🤖 AI Summary
This study addresses alert fatigue in Security Operations Centers caused by excessive false positives within low-prevalence alert streams. To mitigate this issue, the authors propose PACT, a novel approach that integrates a Pareto-aware controller with trigger-based active learning. Building upon a frozen XGBoost-Focal filter, PACT introduces an adaptive window scoring offset mechanism and a hybrid sample acquisition strategy that innovatively combines threshold-relative uncertainty with high-confidence sampling. This design effectively balances false positive reduction against recall preservation, avoiding the performance collapse often induced by aggressive false positive minimization alone.
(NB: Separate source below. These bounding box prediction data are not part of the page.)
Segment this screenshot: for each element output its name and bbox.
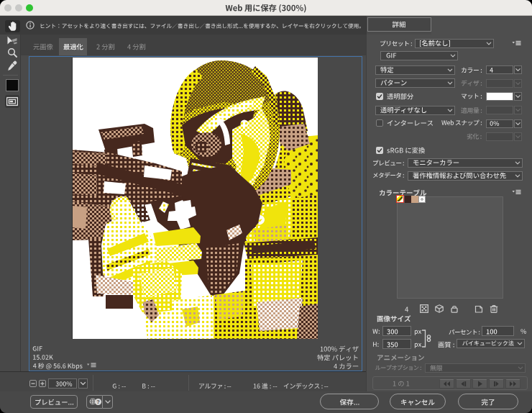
svg-text:?: ?: [96, 399, 100, 405]
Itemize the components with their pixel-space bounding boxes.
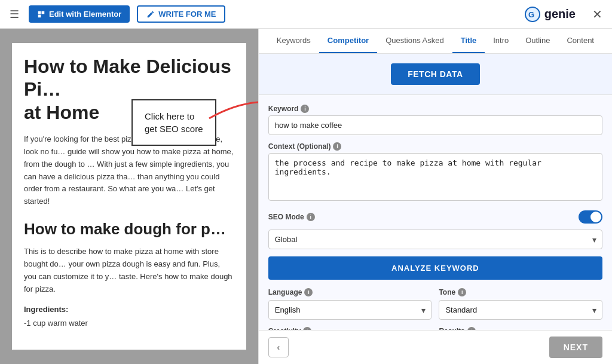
back-button[interactable]: ‹ [268,337,289,357]
context-label: Context (Optional) i [268,142,602,151]
language-info-icon[interactable]: i [304,288,313,296]
analyze-keyword-button[interactable]: ANALYZE KEYWORD [268,256,602,280]
tab-questions[interactable]: Questions Asked [377,29,452,53]
language-label: Language i [268,288,432,296]
form-area: Keyword i Context (Optional) i the proce… [259,95,612,330]
tone-field-group: Tone i Standard Formal Casual [439,288,602,320]
global-select-wrapper: Global Local Custom [268,230,602,249]
language-field-group: Language i English Spanish French [268,288,432,320]
logo: G genie [524,6,576,23]
tab-competitor[interactable]: Competitor [319,29,377,53]
context-info-icon[interactable]: i [333,142,341,151]
page-body-2: This is to describe how to make pizza at… [24,246,234,295]
svg-text:G: G [528,10,534,19]
svg-rect-0 [38,11,41,14]
tab-bar: Keywords Competitor Questions Asked Titl… [259,29,612,54]
write-for-me-button[interactable]: WRITE FOR ME [137,5,225,23]
keyword-info-icon[interactable]: i [301,105,309,113]
edit-elementor-button[interactable]: Edit with Elementor [29,5,130,23]
keyword-label: Keyword i [268,105,602,113]
tone-label: Tone i [439,288,602,296]
menu-icon[interactable]: ☰ [10,8,19,21]
tab-title[interactable]: Title [452,29,485,53]
fetch-data-button[interactable]: FETCH DATA [391,63,479,85]
arrow-overlay [203,88,258,127]
tone-select-wrapper: Standard Formal Casual [439,300,602,320]
language-select-wrapper: English Spanish French [268,300,432,320]
close-button[interactable]: ✕ [592,7,602,22]
tab-keywords[interactable]: Keywords [268,29,319,53]
page-heading-2: How to make dough for p… [24,220,234,238]
seo-mode-label: SEO Mode i [268,213,315,221]
svg-rect-1 [42,11,45,14]
right-panel: Keywords Competitor Questions Asked Titl… [258,29,612,364]
context-field-group: Context (Optional) i the process and rec… [268,142,602,210]
tab-outline[interactable]: Outline [517,29,558,53]
ingredient-item-1: -1 cup warm water [24,319,234,328]
language-tone-row: Language i English Spanish French Tone [268,288,602,320]
topbar: ☰ Edit with Elementor WRITE FOR ME G gen… [0,0,612,29]
keyword-input[interactable] [268,115,602,135]
tab-content[interactable]: Content [558,29,602,53]
ingredients-label: Ingredients: [24,305,234,314]
page-preview: How to Make Delicious Pi…at Home If you'… [0,29,258,364]
global-select[interactable]: Global Local Custom [268,230,602,249]
context-textarea[interactable]: the process and recipe to make pizza at … [268,153,602,201]
next-button[interactable]: NEXT [549,337,602,358]
fetch-area: FETCH DATA [259,54,612,95]
main-layout: How to Make Delicious Pi…at Home If you'… [0,29,612,364]
logo-text: genie [544,7,576,21]
seo-mode-info-icon[interactable]: i [307,213,315,221]
tone-info-icon[interactable]: i [458,288,466,296]
tab-intro[interactable]: Intro [485,29,517,53]
tone-select[interactable]: Standard Formal Casual [439,300,602,320]
bottom-nav: ‹ NEXT [259,330,612,364]
seo-mode-row: SEO Mode i [268,210,602,224]
svg-rect-2 [38,14,41,17]
keyword-field-group: Keyword i [268,105,602,142]
seo-mode-toggle[interactable] [579,210,602,224]
toggle-knob [590,212,601,222]
language-select[interactable]: English Spanish French [268,300,432,320]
Experimental results demonstrate that PACT reduces normalized false positive burden by 43% on the AIT-ADS dataset and by 21% on BOTSv1, while requiring 3.8× and 5.2× fewer analyst queries, respectively, compared to periodic random retraining.
📝 Abstract
Security operations centers face persistent alert fatigue: in low-prevalence streams, even low false-positive rates generate substantial investigation load, while aggregate F1 scores obscure analyst burden. We introduce PACT, a Pareto-aware controller for triggered active learning, which wraps an already-deployed frozen XGBoost-Focal screener with an adaptive windowing score-shift trigger and a hybrid acquisition rule combining threshold-relative uncertainty with high-score sampling. On two public low-prevalence benchmarks, AIT-ADS (AIT Alert Data Set), and BOTSv1 (Boss of the SOC version 1), PACT attains the lowest benign-normalized false-positive (FP) burden among the adaptive methods tested. It reduces burden by 43% and 21%, respectively, relative to a frozen baseline, while using 3.8x and 5.2x fewer analyst queries than periodic uniform-random updating. A matched-trigger ablation controls trigger timing and shows that acquisition contributes beyond timing alone, at the cost of approximately ten percentage points of positive-window recall under free-running triggers. A frozen threshold-only baseline pushes FP lower still but collapses BOTSv1 recall by 55 percentage points. Under the evaluated workload assumptions, pure FP minimization trades unacceptable recall for that lower burden.